HBO have decided not to go ahead with a second series of their adaptation of The Time Traveler’s Wife, the hit novel by Audrey Niffenegger. Steven Moffat scripted the first series and also served as executive producer alongside Sue Vertue and former Doctor Who colleague Brian Minchin.
The series had mixed reviews when it was shown earlier this year, and the cancellation is the latest chapter in a somewhat troubled history of bringing the novel to the screen, with a previous movie version, starring Eric Bana and Rachel McAdams, poorly received on its release in 2009.

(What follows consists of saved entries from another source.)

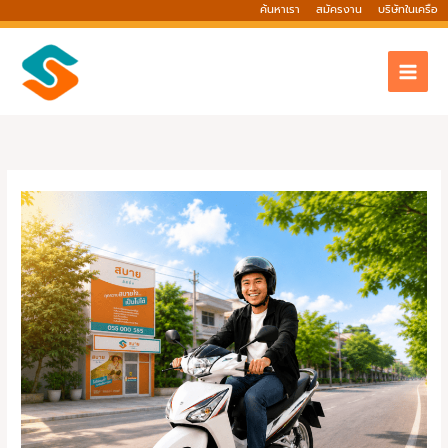
Skip
ค้นหาเรา
สมัครงาน
บริษัทในเครือ
to
content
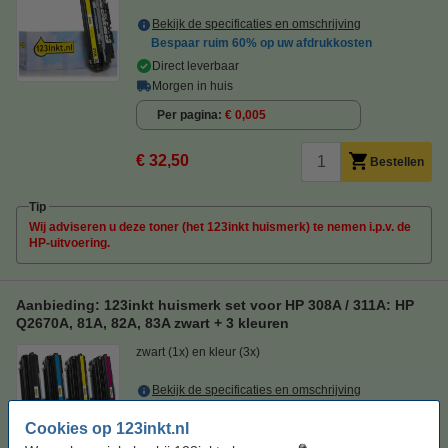
Bekijk de specificaties en omschrijving
Bespaar ruim
60%
op uw afdrukkosten
Direct leverbaar
Morgen in huis
Per pagina
€ 0,005
€ 32,50
Bestellen
Tip
Wij adviseren u deze toner (het 123inkt huismerk) te nemen i.p.v. de
HP-uitvoering.
Aanbieding: 123inkt huismerk set voor HP 308A / 311A: HP
Q2670A, 81A, 82A, 83A zwart + 3 kleuren
zwart (1x) en kleur (3x)
Bekijk de specificaties en omschrijving
Direct leverbaar
Cookies op 123inkt.nl
Morgen in huis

The Time Traveler’s Wife tells the story of Henry who, stricken with a unique disease which sends him travelling in time unpredictably, meets Clare, the great love of his life, at various points in time. If that sounds familiar, it won’t be a surprise that Moffat has publicly acknowledged his debt to the novel as inspiration for The Girl in the Fireplace:
“I read Audrey Niffenegger’s The Time Traveler’s Wife many years ago, and I fell in love with it. In fact, I wrote a Doctor Who episode called The Girl In The Fireplace as a direct response to it. When, in her next novel, Audrey had a character watching that very episode, I realised she was probably on to me.”
Theo James and Rose Leslie played the leads in Moffat’s version, which Radio Times said ‘hits some serious stumbling blocks from its first episode’, with The Guardian opining that Moffat ‘takes the melodrama down a notch and salts the schmaltz with wit where he can’. Many reviewers pointed to the book’s sexual politics and depiction of the love story (Henry first encounters Clare as a child) as deeply problematic.
You can judge for yourself by viewing the series on HBO in the USA and Sky Atlantic/Now TV in the UK, or on the DVD due out in October. The unhappy history of adaptations of The Time Traveler’s Wife hasn’t put off those behind a forthcoming musical version, set to make its debut at the Storyhouse theatre in Chester in September, before transferring to London’s West End. Dave Stewart and Joss Stone have written the score for the production.